Carma learned hacking and heists playing with David when they were kids. She followed him everywhere, even shivering waist-deep into the cold lagoon to spy directly on Merlin, the Intelligent Data running Vancouver since the rebuild. But when they first kissed, that kiss intrigued her more than any of their games and she spent her life savings to forecast it. He’s been missing ever since.
At You+, Carma works as root matchmaker alongside her best (and only) friend who forecasts fashion. Her childhood of deceitful plotting makes her brilliant at matching couples but otherwise dreadful in life. She never considers a heist of her own until one is forecasted to explain David’s disappearance and how to find him.
The heist is successful — too successful — and Carma is arrested for conspiracy to collapse the economy! The Data Agency wants her help to avert disaster and will get it, willingly or not. A fashion counter-revolution, emergence of a hidden “ghost” population, and a tense first contact with China are competing threats that ensnare everyone Carma knows, including the missing David.
If Merlin crashes, the collapse would leave the city isolated, starving and ignorant, and all trace of David gone forever.

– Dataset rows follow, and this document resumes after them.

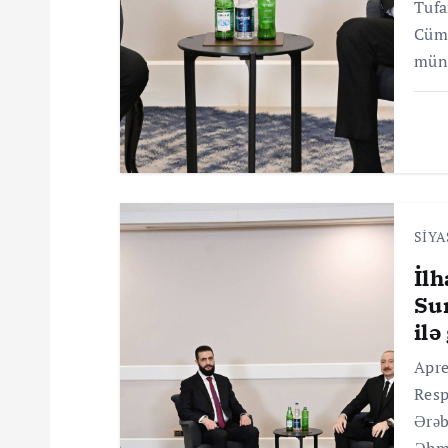
Tufa
s
Cümh
müna
i
y
a
SİY
s
İl
Su
ı
ilə
Apre
Resp
Ərəb
Əhmə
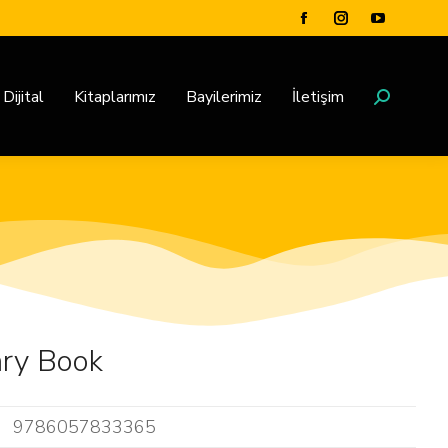
Dijital
Kitaplarımız
Bayilerimiz
İletişim
ary Book
9786057833365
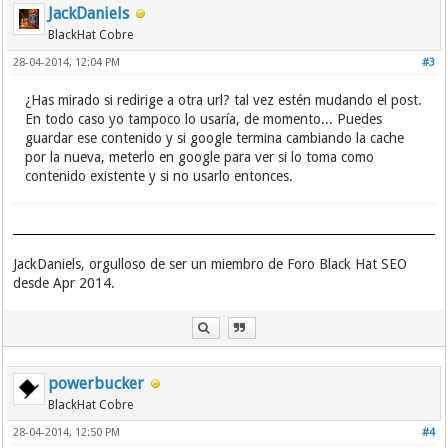
JackDaniels
BlackHat Cobre
28-04-2014, 12:04 PM
#3
¿Has mirado si redirige a otra url? tal vez estén mudando el post.
En todo caso yo tampoco lo usaría, de momento... Puedes
guardar ese contenido y si google termina cambiando la cache
por la nueva, meterlo en google para ver si lo toma como
contenido existente y si no usarlo entonces.
JackDaniels, orgulloso de ser un miembro de Foro Black Hat SEO
desde Apr 2014.
powerbucker
BlackHat Cobre
28-04-2014, 12:50 PM
#4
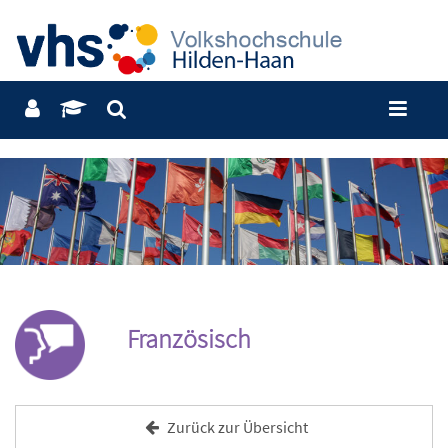
Französisch
Zurück zur Übersicht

But what can she do when the assigned agent and maybe even Merlin itself is lying to her?
The idea for this story began as a simple romance: she’s falling in love with him despite being embarrassed by him (in a very shallow future); they break up; he rises to the top of social ladder by devising an app to predict fashion while she plummets to the bottom (for reasons that I hadn’t worked out); a fashion counter-revolution equalizes them and they get back together. [Note that this barely resembles the current story.]
I fleshed it out during Nanowrimo last fall — the future they were in (dystopian of course), the characters, their motivations — and found myself converging toward a vastly different story!
December I let it sit and Jan/Feb I tore it apart. I’ve restarted draft 1 (and calling my Nanowrimo one draft 0) from an detailed outline, cornering all the major events, climax and resolution (mostly/sort of but leaving room for the protagonist to make a few major decisions that will decide the ending, her own choose-your-own-adventure).
I submitted this pitch to the affiliate competition Pitchapalooza. Pitching within the 250 word limit led back and forth to changes in the overall outline: I had to present the protagonist, her motivation/obstacles/failed attempt to overcome it and the crisis that it led to, her world, the stakes and all in the correct tone for the genre1. Both flow far more smoothly and I can ‘feel’ the whole story fit together now.
Back to writing and we’ll see just how far I deviate after I’m done!
1. I still don’t think I’ve nailed it. But then what do I know: it’s still not finished.